Your body’s response to threat is to contract the flexor muscles. These include the large muscles in the front of your body that support you in curling into a ball, doing a forward roll and lying in “child’s pose”. All this flexing prepares you to either run away or fight in the event of an attack. How? Being rounded/flexed puts you in a ready position – like a sprinter in starting blocks – so that a powerful contraction of the extensor muscles in your back lets you spring forward with great force to either flee or attack.
When real or perceived threat is long standing your flexor muscles continue to work hard and you experience what we call stress and anxiety. With the powerful flexors working overtime, your extensors/back muscles have to work extra hard to keep you sitting and standing upright. Instead of the muscle groups working together, they essentially fight each other – both groups working as hard as they can battling for dominance. This can lead to chronic backache, neck ache and more.
Your instinct may be to stretch or dig into tight muscles. Over time you may eventually weaken the grip of one group or the other. But there is an easier, more pleasurable way.

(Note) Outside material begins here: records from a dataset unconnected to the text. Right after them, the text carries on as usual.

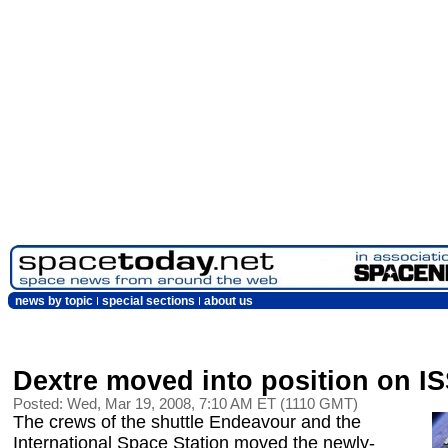
news by topic
special sections
about us
Dextre moved into position on I
Posted: Wed, Mar 19, 2008, 7:10 AM ET (1110 GMT)
The crews of the shuttle Endeavour and the
International Space Station moved the newly-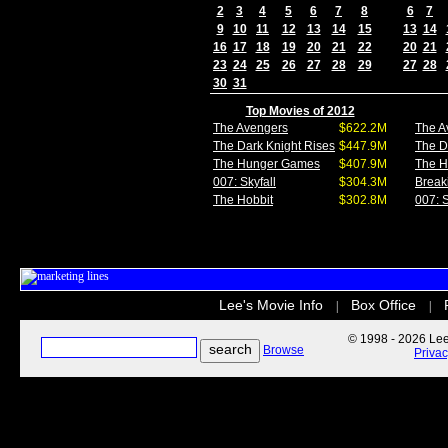
2
3
4
5
6
7
8
6
7
9
10
11
12
13
14
15
13
14
16
17
18
19
20
21
22
20
21
23
24
25
26
27
28
29
27
28
30
31
Top Movies of 2012
The Avengers
$622.2M
The A
The Dark Knight Rises
$447.9M
The D
The Hunger Games
$407.9M
The 
007: Skyfall
$304.3M
Break
The Hobbit
$302.8M
007: S
Lee's Movie Info
Box Office
|
|
© 1998 - 2026 Lee'
Browse
Priva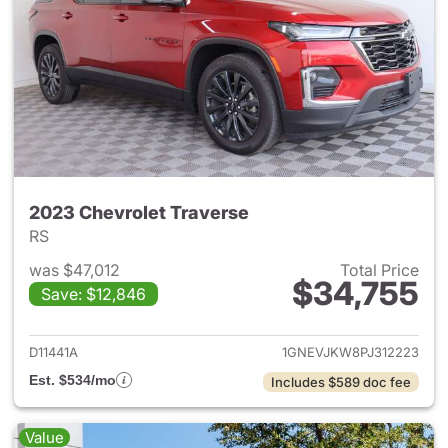
2023 Chevrolet Traverse
RS
was $47,012
Total Price
$34,755
Save: $12,846
View details for 2023 Chevrol
D11441A
1GNEVJKW8PJ312223
Est. $534/mo
Includes $589 doc fee
Value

Think of your powerful flexors as whiny 3-year old children begging for attention. Want to calm them down? Simply give them what they want – to flex. As with breathing, taking conscious control of a natural response allows you to let go into ease.
Here are several options:
1. If you’re a yoga fan, lie in child’s pose.

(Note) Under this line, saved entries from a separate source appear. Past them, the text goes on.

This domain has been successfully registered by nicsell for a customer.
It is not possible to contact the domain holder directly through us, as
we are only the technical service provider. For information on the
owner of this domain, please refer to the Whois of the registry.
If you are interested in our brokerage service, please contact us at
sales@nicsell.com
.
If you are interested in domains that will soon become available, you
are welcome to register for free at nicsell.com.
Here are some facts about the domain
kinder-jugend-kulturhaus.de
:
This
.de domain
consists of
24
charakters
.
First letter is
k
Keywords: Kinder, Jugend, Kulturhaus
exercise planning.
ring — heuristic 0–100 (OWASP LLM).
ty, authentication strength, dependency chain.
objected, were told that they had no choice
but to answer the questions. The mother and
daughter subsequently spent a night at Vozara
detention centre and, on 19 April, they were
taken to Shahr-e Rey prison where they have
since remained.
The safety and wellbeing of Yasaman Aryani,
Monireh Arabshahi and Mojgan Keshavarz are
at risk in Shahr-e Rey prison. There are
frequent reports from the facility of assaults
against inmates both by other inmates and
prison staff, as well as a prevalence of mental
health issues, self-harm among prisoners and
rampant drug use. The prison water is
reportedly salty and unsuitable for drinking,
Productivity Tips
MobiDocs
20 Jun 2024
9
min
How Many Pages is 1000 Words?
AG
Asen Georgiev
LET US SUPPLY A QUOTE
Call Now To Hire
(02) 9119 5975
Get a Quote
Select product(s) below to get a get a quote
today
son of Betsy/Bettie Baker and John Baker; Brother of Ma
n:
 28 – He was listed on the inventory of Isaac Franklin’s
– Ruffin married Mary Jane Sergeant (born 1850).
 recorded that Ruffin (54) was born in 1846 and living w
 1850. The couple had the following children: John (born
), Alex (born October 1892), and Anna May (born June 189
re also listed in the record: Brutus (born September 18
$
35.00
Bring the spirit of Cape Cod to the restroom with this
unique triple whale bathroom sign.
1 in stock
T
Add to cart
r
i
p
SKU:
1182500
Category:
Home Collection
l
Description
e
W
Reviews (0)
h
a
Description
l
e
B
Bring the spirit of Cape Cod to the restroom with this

2. Lie on your back, draw your knees up over your chest. Wrap your arms around the front of your shins and draw your knees a little closer to you. Let your lower back press gently into the floor. Breathe deeply, pushing your belly out to press against your thighs as you inhale. Take several breaths then let it all go and lie flat on the floor.
3. In sitting, slump your shoulders, round your whole back and let your head hang. Take several breaths, pushing your belly out as you inhale. Return to sitting. Notice how much easier is to be upright.